Problem to solve
Keep to one stretch of the data below, the lines from the one with "werden die Grundstückseigentümer" up to and including the one with "Vorhaben – eingeworfen", and return that stretch exactly.
Segment Start: Source material
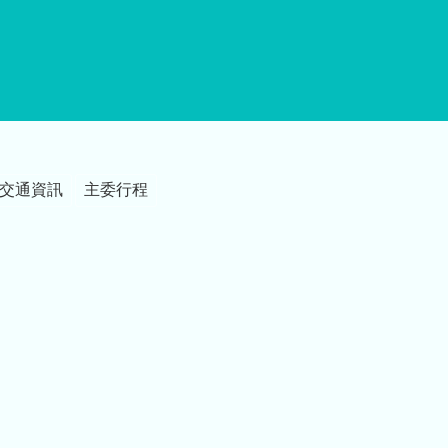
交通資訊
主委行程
Segment End: Source material
Segment Start: Source material
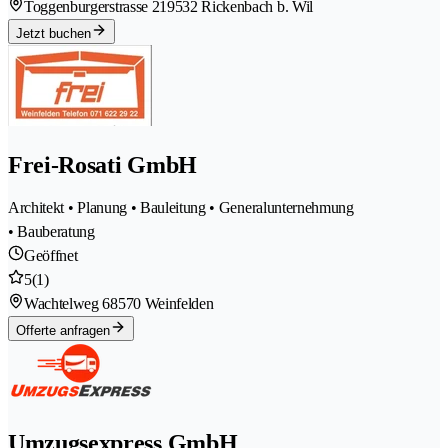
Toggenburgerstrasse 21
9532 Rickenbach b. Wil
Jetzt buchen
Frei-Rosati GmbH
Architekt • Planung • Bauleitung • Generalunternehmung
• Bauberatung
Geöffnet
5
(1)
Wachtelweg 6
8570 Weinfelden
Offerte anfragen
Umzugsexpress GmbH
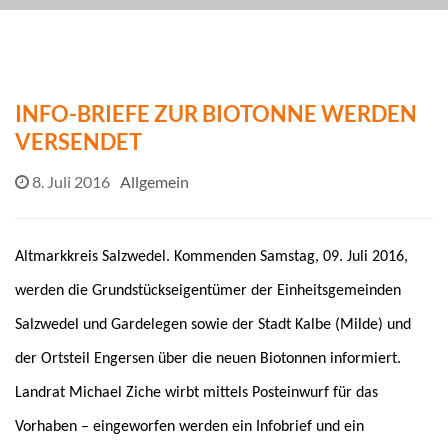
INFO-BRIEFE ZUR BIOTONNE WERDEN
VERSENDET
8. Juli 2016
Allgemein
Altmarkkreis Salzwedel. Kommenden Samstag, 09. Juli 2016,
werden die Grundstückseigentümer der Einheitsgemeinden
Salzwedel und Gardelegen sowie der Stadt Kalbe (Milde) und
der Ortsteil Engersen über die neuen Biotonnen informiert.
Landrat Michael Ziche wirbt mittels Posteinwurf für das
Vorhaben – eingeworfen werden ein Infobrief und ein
Segment End: Source material
Exercise answer
werden die Grundstückseigentümer der Einheitsgemeinden
Salzwedel und Gardelegen sowie der Stadt Kalbe (Milde) und
der Ortsteil Engersen über die neuen Biotonnen informiert.
Landrat Michael Ziche wirbt mittels Posteinwurf für das
Vorhaben – eingeworfen werden ein Infobrief und ein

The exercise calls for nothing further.